O INF/Autorun é um código malicioso utilizado para executar e propor ações automaticamente quando um meio externo como um CD, um DVD ou um dispositivo USB é lido pelo equipamento.
 
Na terceira posição ascende o Win32/Toolbar.MyWebSearch, com 3,28% e é uma aplicação potencialmente não-desejada.

O Win32/Toolbar.MyWebSearch é um adware que, ao ser instalado, agrega uma barra no navegador que permiterealizar buscas na Internet através de diversos motores de diferentes buscadores, o que poderia até ser uma vantagem para o usuário. Contudo, por trás dos supostos benefícios, esta aplicação potencialmente não-desejada (Greyware) modifica a página inicial do navegador, instala outras aplicações não solicitadas, consome recursos desnecessários do sistema e aumenta o tráfego de Internet, produzindo uma degradação considerável na navegação do usuário. Além disso, são gerados perfis do usuário com seus hábitos de navegação, com o objetivo de enviar-lhe propagandas segundo seus possíveis interesses, entre outras ações maliciosas.

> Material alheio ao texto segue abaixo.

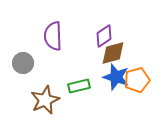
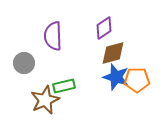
purple diamond: moved 8 px up
gray circle: moved 1 px right
orange pentagon: rotated 15 degrees clockwise
green rectangle: moved 15 px left
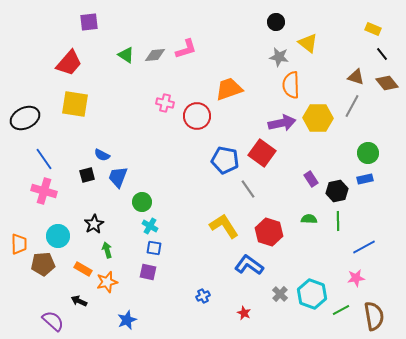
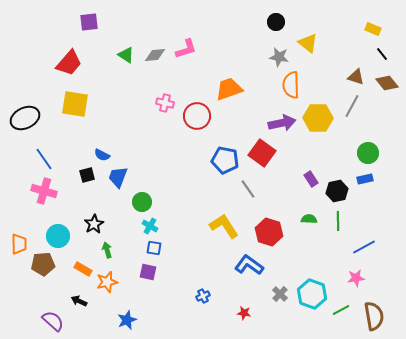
red star at (244, 313): rotated 16 degrees counterclockwise
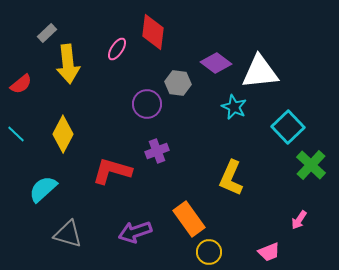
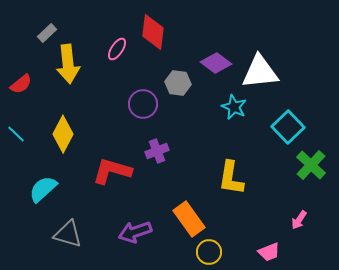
purple circle: moved 4 px left
yellow L-shape: rotated 15 degrees counterclockwise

“O MyWebSearch.com é uma das barras mais utilizadas na atualidade, já que consegue muitos adeptos através de seus serviços de busca, smiles (emoticons), ícones, cursores e cartões virtuais, entre outros. A raiz do problema está no fato de que o usuário que as utiliza desconhece as outras ações maliciosas destas aplicações”, explica Robson de Roma, Coordenador de TI da Protagon Segurança de Dados, que representa com exclusividade o laboratório ESET no Brasil.

Também em setembro, foram detectados ataques a servidores web que utilizam o Apache como plataforma, sendo aproveitadas diversas vulnerabilidades no equipamento para modificar o arquivo “.htaccess”, que é encarregado, entre outras coisas, dos redirecionamentos web.

Com a modificação deste arquivo se consegue que, quando um usuário entra numa página web afetada, seja redirecionado instantaneamente a outro site web malicioso, ao invés do real.

“Esta técnica é muito perigosa, já que o usuário pode não se dar conta do redirecionamento e desta forma ser vítima das ameaças. Para estes casos é necessário contar com uma solução antivírus com capacidade de detecção pró-ativa para detectar códigos maliciosos desconhecidos, porque ante um redirecionamento deste tipo, não é o usuário que está infectado, e sim o servidor web”, esclarece Breno Pilar, CEO da Protagon.

Relacionado aos ataques aos servidores web, também apareceu um malware que simula o Google Analytics, serviço do Google para obter estatísticas de visitas de sites.

Finalmente, os níveis de detecção do Win32/PSW.OnLineGames seguem em alta, portanto, os usuários de jogos on-line como World of Warcraft, Second Life, Lineage, etc., deverão estar atentos para não se tornar vítimas deste malware.

O quarto lugar é ocupado pelo WMA/TrojanDownloader.Wimad.N, com 2,58%, uma ameaça aos arquivos Windows Media que redireciona o buscador de media a diversas URL’s maliciosas, que descarregam componentes maliciosos adicionais como diversos tipos de adware.

Com 1,82%, o Win32/Pacex.Gen ocupa a quinta posição. Trata-se de uma assinatura genérica que detecta e designa arquivos maliciosos que utilizam um tipo de ocultação compartilhado pela maioria dos trojans ladrões de senhas.

Nas últimas posições encontram-se o Win32/Adware.Virtumonde, seguido pelo Win32/Qhost, o Win32/Agent, o Win32/Autorun e o Win32/TrojanDownloader.Swizzor.D, somando mais de 5,71% do total.

“A melhor forma de se prevenir contra qualquer tipo de código malicioso é a combinação entre soluções de detecção pró-ativa, como o ESET Smart Security ou o ESET NOD32 Antivírus, com o conhecimento em segurança digital, já que um usuário instruído sempre atuará de forma segura frente ao malware”, conclui Robson.